The core mechanism is a document called the Worker Remit — a markdown policy that declares an agent’s mission, authorized tools, approved channels, counterparties, and explicitly forbidden actions. Praxen reads evidence from source code, deployment state, behavioral logs, and governance documents, then reports every divergence between declared intent and observed behavior. Findings are delivered as a self-contained HTML report, a machine-readable JSON file, and a plain-text summary, with all data processed locally to avoid exposure.

Praxen runs a suite of named checks that go beyond simple policy enforcement. These cover policy-implementation divergence, credential exposure, configuration gaps, capability drift, supply-chain risk, half-wired controls, empty stub files in security-relevant paths, secondary prompt discovery, and compound signal reasoning that chains individual findings into a higher-severity attack path. Every finding is tagged against multiple frameworks: the OWASP Top 10 for LLM Applications 2025, the OWASP Top 10 for Agentic AI Applications 2026, the OWASP Secure MCP Server Development Guide 2026, and the RAISE Framework, which assigns a maturity score across six categories.

A key architectural decision is the separation of pre-deployment verification from runtime monitoring, which Exabeam calls Agent Behavior Analytics (ABA). Steve Wilson, Chief AI Officer at Exabeam, told Help Net Security that the company intends the Worker Remit to serve both stages. “Our aim is a single policy,” he said. “The remit provides a structured, human-readable definition of an agent’s intended role, permissions, responsibilities, constraints, and approval requirements.” Wilson added that the remit “provides a natural foundation for that analysis because it captures the organization’s explicit expectations for the agent.” Verification answers whether a team built the agent it intended, while analytics answers whether the agent behaves as intended in production. The two capabilities are separate for now, but “over time, we expect them to become increasingly connected as part of a broader Behavior Intelligence strategy for AI agents.”

Because Praxen relies on a coding agent — tested against Claude Code — two runs against the same evidence can produce different findings. Wilson said the major results are “highly stable,” with smaller movements in severity counts or maturity scoring at the margins. Every finding cites the underlying files and artifacts, allowing independent review. Exabeam maintains a frozen regression suite to measure consistency, and recommends that teams “run the analysis multiple times, report the median result and range, and union the material findings across runs.”

Another practical challenge is handling evidence sets that exceed a model’s context window. Praxen begins with a discovery pass across source code, configuration files, dependency manifests, tool and MCP definitions, memory artifacts, and logs, prioritizing the most behaviorally relevant material. Large logs are sampled. Findings are written incrementally, and the analysis state is checkpointed into a structured manifest so that if the AI session exceeds its context window, the report can be reconstructed. Coverage is recorded directly, so sampled evidence carries a marker and missing evidence registers as its own signal. “Context-window limits are a real constraint for every AI-powered analysis platform,” Wilson said. “The goal is to make them visible, measurable, and recoverable so users can trust the results they receive.”

Praxen is available for free on GitHub and runs before deployment and on each release.
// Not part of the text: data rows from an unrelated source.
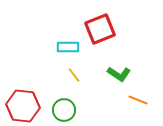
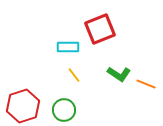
orange line: moved 8 px right, 16 px up
red hexagon: rotated 24 degrees counterclockwise
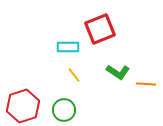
green L-shape: moved 1 px left, 2 px up
orange line: rotated 18 degrees counterclockwise
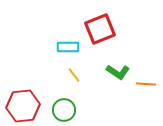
red hexagon: rotated 12 degrees clockwise
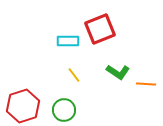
cyan rectangle: moved 6 px up
red hexagon: rotated 12 degrees counterclockwise
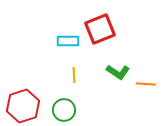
yellow line: rotated 35 degrees clockwise
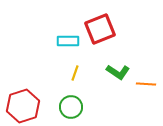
yellow line: moved 1 px right, 2 px up; rotated 21 degrees clockwise
green circle: moved 7 px right, 3 px up
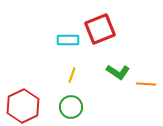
cyan rectangle: moved 1 px up
yellow line: moved 3 px left, 2 px down
red hexagon: rotated 8 degrees counterclockwise
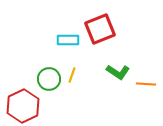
green circle: moved 22 px left, 28 px up
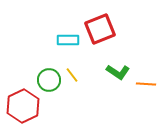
yellow line: rotated 56 degrees counterclockwise
green circle: moved 1 px down
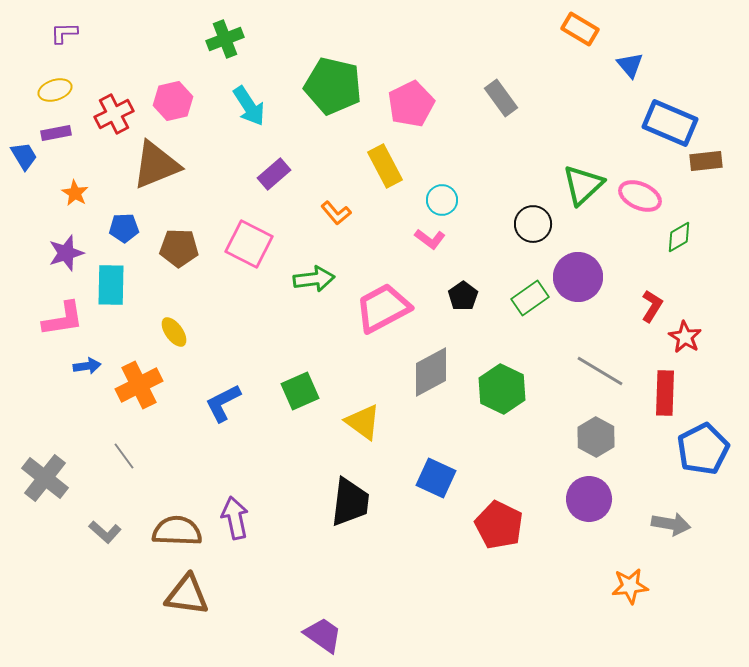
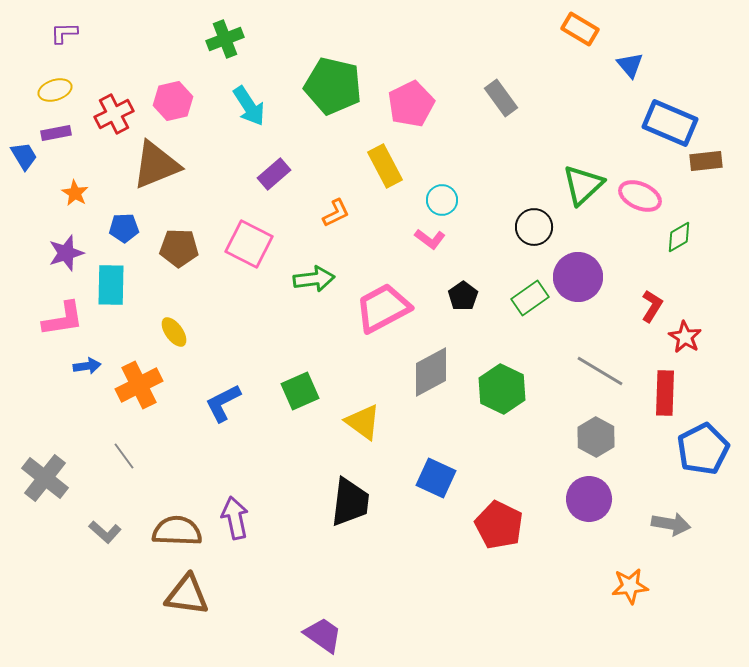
orange L-shape at (336, 213): rotated 76 degrees counterclockwise
black circle at (533, 224): moved 1 px right, 3 px down
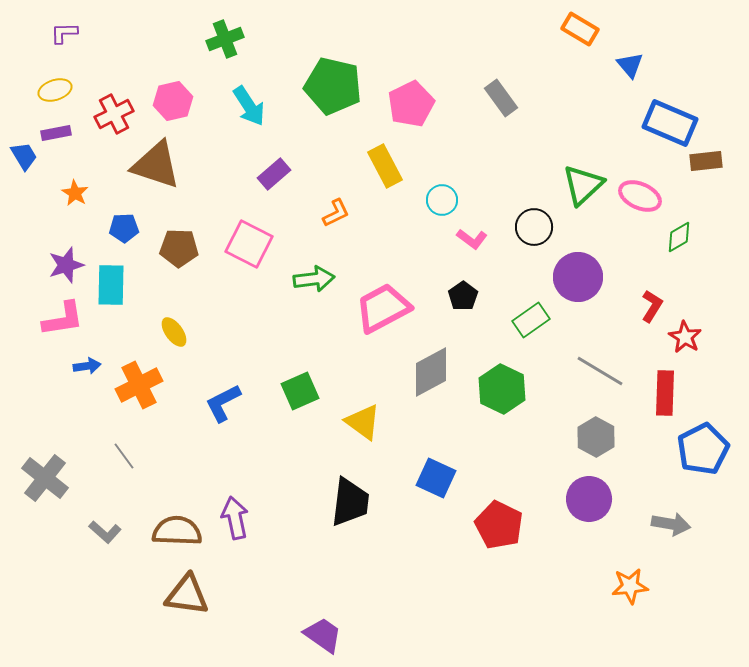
brown triangle at (156, 165): rotated 40 degrees clockwise
pink L-shape at (430, 239): moved 42 px right
purple star at (66, 253): moved 12 px down
green rectangle at (530, 298): moved 1 px right, 22 px down
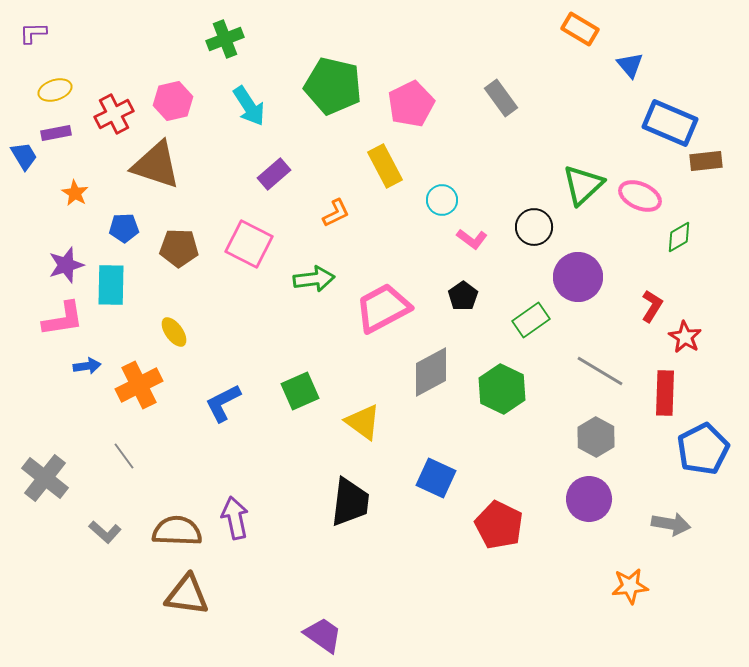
purple L-shape at (64, 33): moved 31 px left
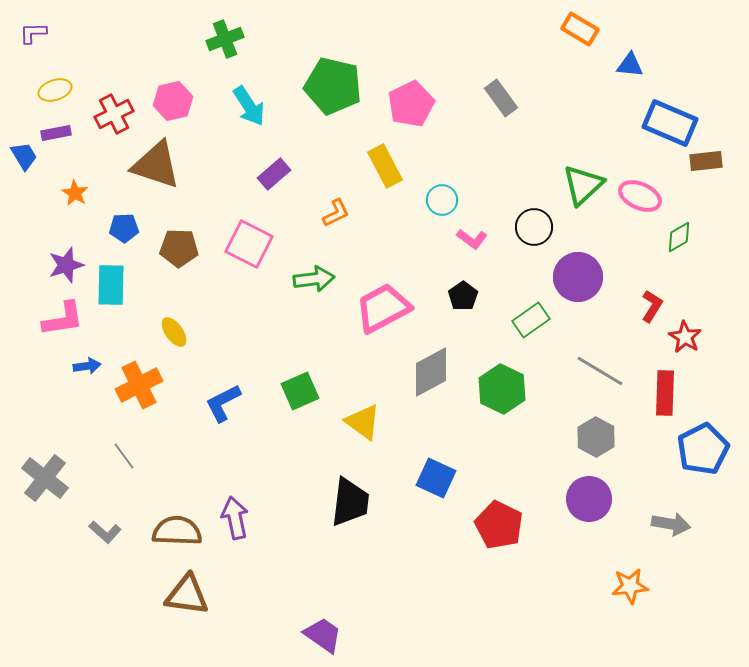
blue triangle at (630, 65): rotated 44 degrees counterclockwise
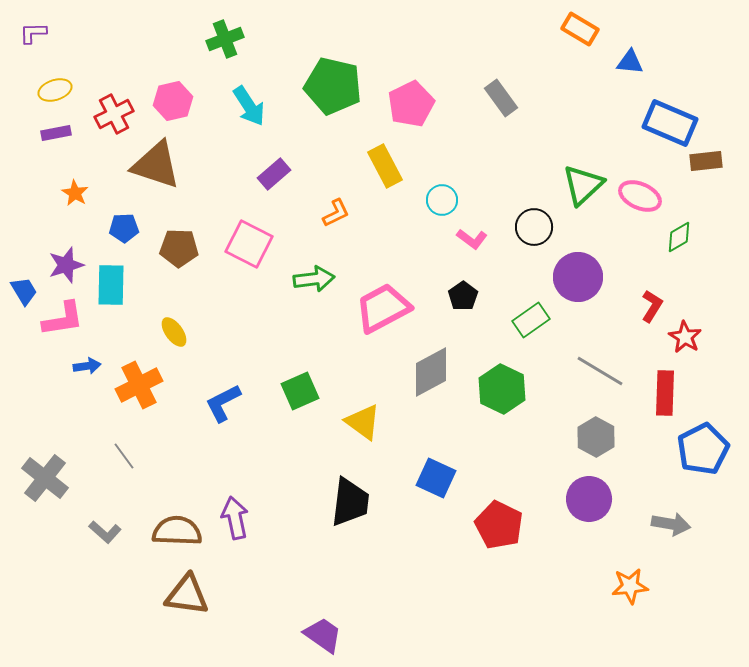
blue triangle at (630, 65): moved 3 px up
blue trapezoid at (24, 156): moved 135 px down
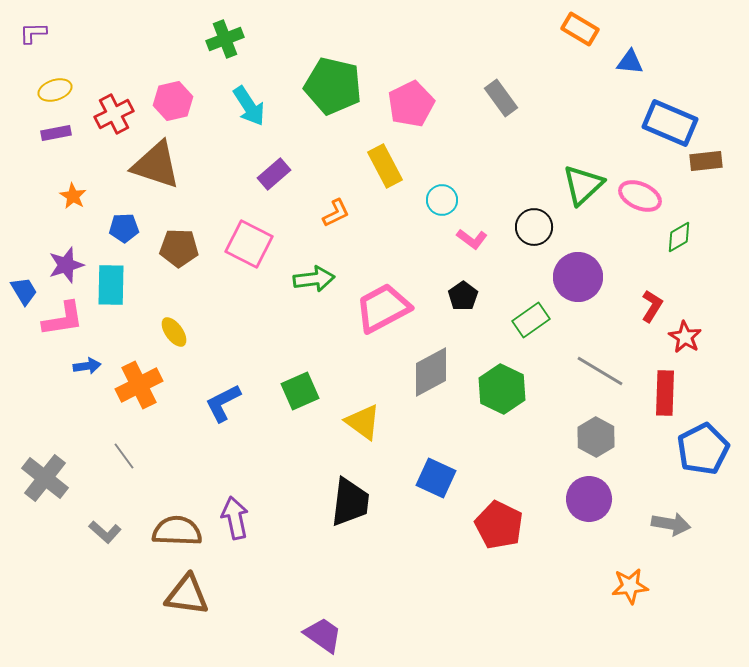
orange star at (75, 193): moved 2 px left, 3 px down
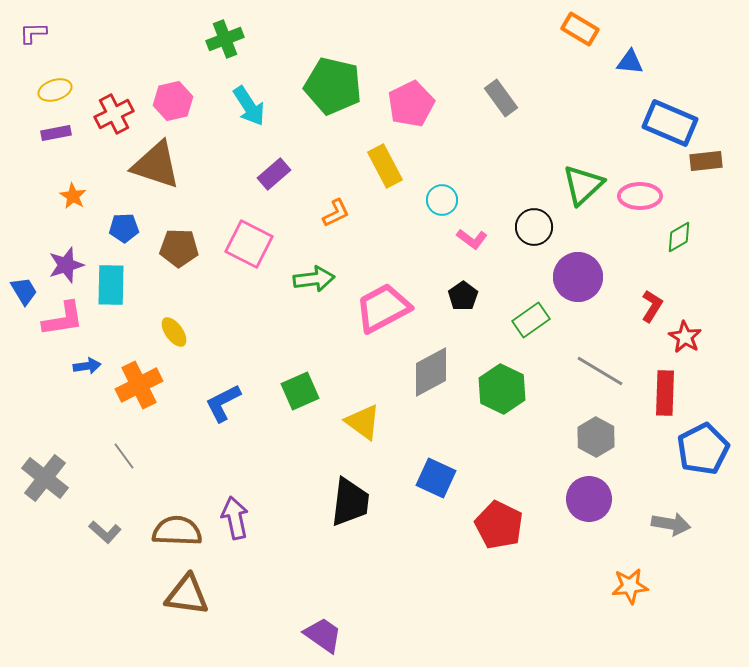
pink ellipse at (640, 196): rotated 24 degrees counterclockwise
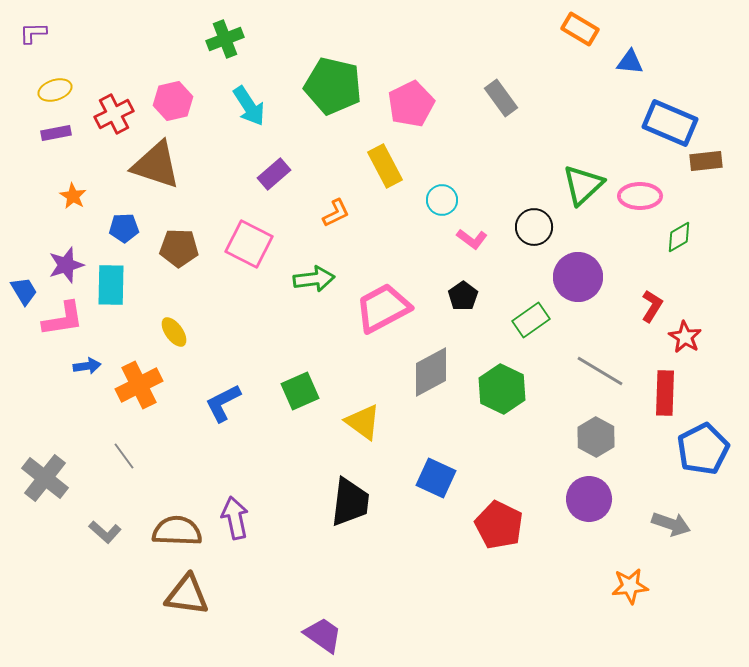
gray arrow at (671, 524): rotated 9 degrees clockwise
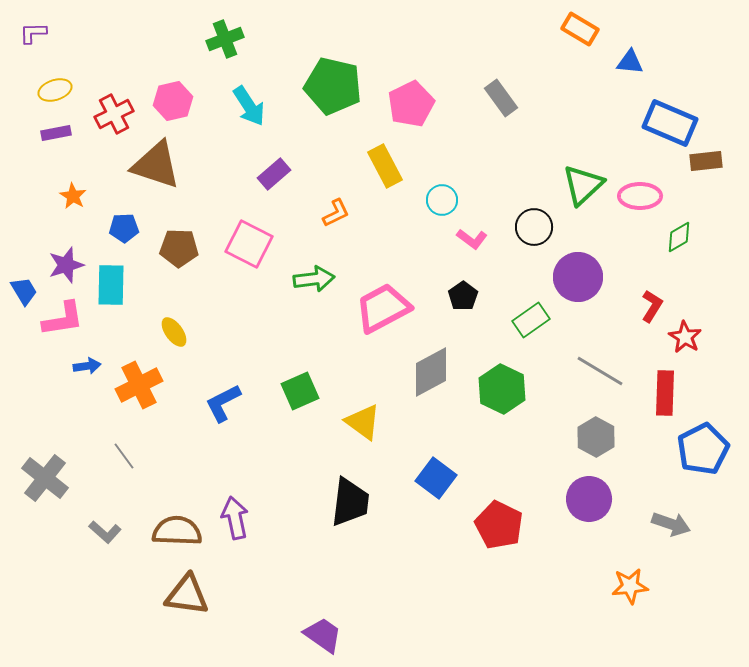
blue square at (436, 478): rotated 12 degrees clockwise
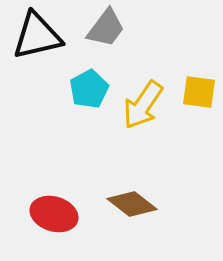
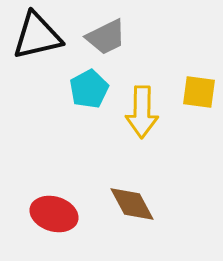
gray trapezoid: moved 9 px down; rotated 27 degrees clockwise
yellow arrow: moved 1 px left, 7 px down; rotated 33 degrees counterclockwise
brown diamond: rotated 24 degrees clockwise
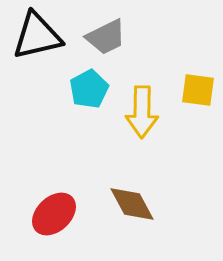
yellow square: moved 1 px left, 2 px up
red ellipse: rotated 60 degrees counterclockwise
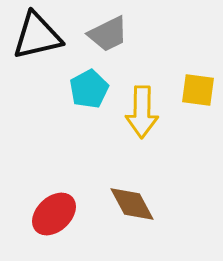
gray trapezoid: moved 2 px right, 3 px up
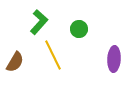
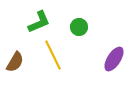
green L-shape: rotated 25 degrees clockwise
green circle: moved 2 px up
purple ellipse: rotated 30 degrees clockwise
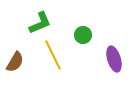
green L-shape: moved 1 px right, 1 px down
green circle: moved 4 px right, 8 px down
purple ellipse: rotated 50 degrees counterclockwise
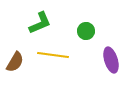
green circle: moved 3 px right, 4 px up
yellow line: rotated 56 degrees counterclockwise
purple ellipse: moved 3 px left, 1 px down
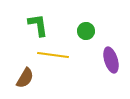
green L-shape: moved 2 px left, 2 px down; rotated 75 degrees counterclockwise
brown semicircle: moved 10 px right, 16 px down
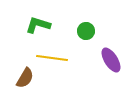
green L-shape: rotated 65 degrees counterclockwise
yellow line: moved 1 px left, 3 px down
purple ellipse: rotated 15 degrees counterclockwise
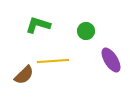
yellow line: moved 1 px right, 3 px down; rotated 12 degrees counterclockwise
brown semicircle: moved 1 px left, 3 px up; rotated 15 degrees clockwise
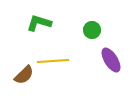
green L-shape: moved 1 px right, 2 px up
green circle: moved 6 px right, 1 px up
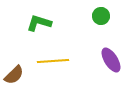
green circle: moved 9 px right, 14 px up
brown semicircle: moved 10 px left
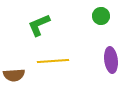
green L-shape: moved 2 px down; rotated 40 degrees counterclockwise
purple ellipse: rotated 25 degrees clockwise
brown semicircle: rotated 40 degrees clockwise
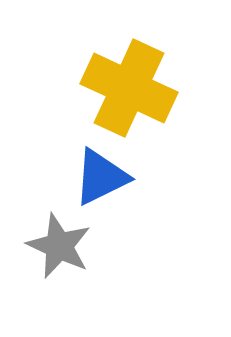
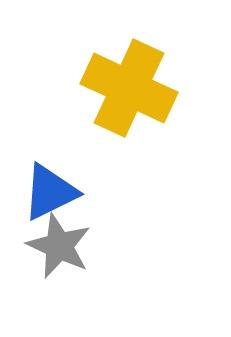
blue triangle: moved 51 px left, 15 px down
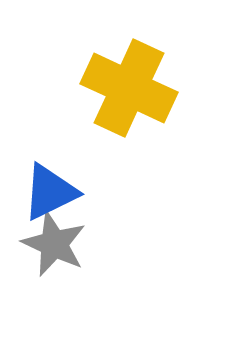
gray star: moved 5 px left, 2 px up
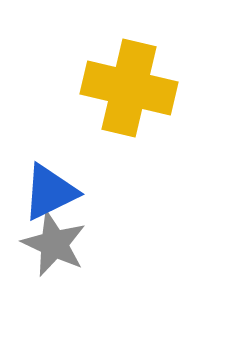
yellow cross: rotated 12 degrees counterclockwise
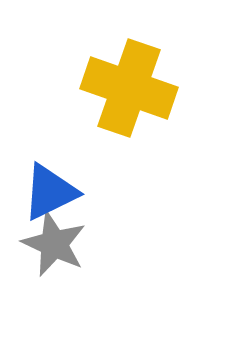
yellow cross: rotated 6 degrees clockwise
It requires Python 3.9 or later and a coding agent. The tool represents a maturing approach to AI agent security, moving from ad hoc scanning toward systematic, policy-driven verification that mirrors how enterprises manage human access and permissions. As AI agents proliferate across industries, tools like Praxen provide a much-needed layer of accountability, helping organizations answer the basic question: is my agent doing what I told it to do?